*Work instruction*: Go through the records and copy each line where the word "which" occurs.

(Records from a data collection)
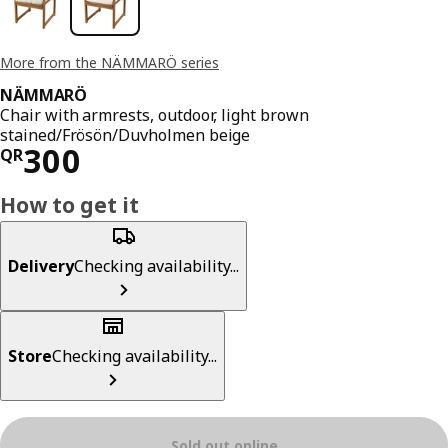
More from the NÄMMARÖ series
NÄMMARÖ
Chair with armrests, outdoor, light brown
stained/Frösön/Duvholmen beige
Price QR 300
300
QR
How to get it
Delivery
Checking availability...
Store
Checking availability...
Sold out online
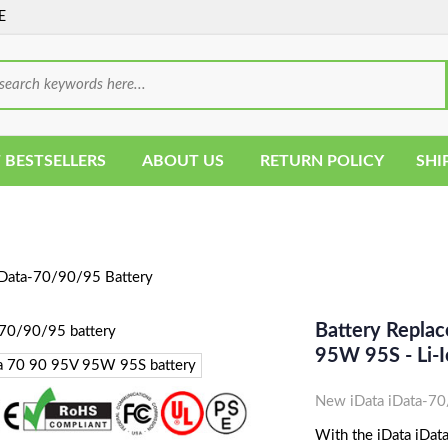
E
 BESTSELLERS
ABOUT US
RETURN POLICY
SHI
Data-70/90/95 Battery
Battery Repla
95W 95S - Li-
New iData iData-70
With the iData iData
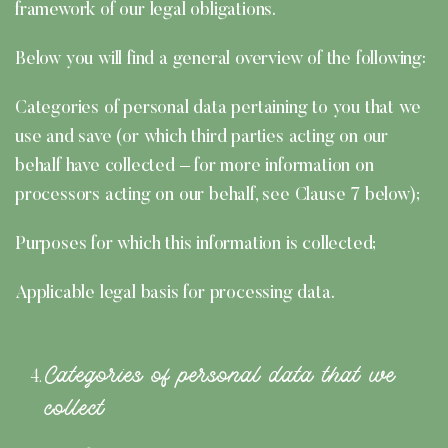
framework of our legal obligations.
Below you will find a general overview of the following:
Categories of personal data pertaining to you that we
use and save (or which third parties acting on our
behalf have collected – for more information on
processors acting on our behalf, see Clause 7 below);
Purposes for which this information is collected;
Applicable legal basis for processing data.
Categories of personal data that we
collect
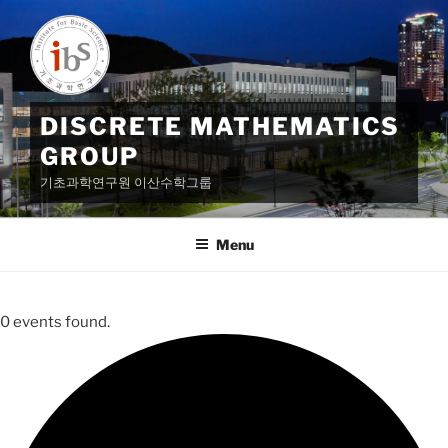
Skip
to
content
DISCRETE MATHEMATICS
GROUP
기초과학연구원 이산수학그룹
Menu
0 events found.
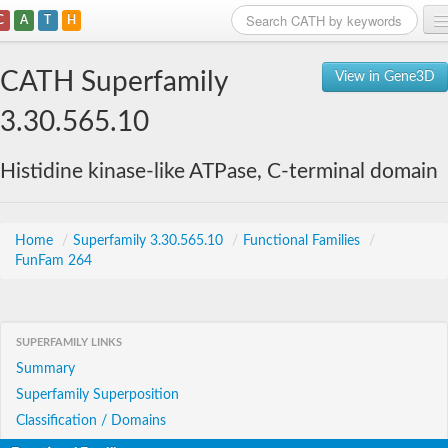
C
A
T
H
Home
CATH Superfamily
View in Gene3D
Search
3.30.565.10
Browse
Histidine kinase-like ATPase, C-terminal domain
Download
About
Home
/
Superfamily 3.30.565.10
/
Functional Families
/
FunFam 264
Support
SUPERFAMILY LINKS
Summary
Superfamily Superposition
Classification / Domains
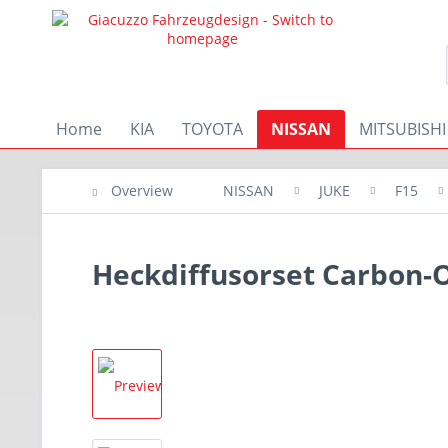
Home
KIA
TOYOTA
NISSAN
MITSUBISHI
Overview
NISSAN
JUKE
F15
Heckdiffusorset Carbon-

*Problem solution*:
use and save (or which third parties acting on our
Purposes for which this information is collected;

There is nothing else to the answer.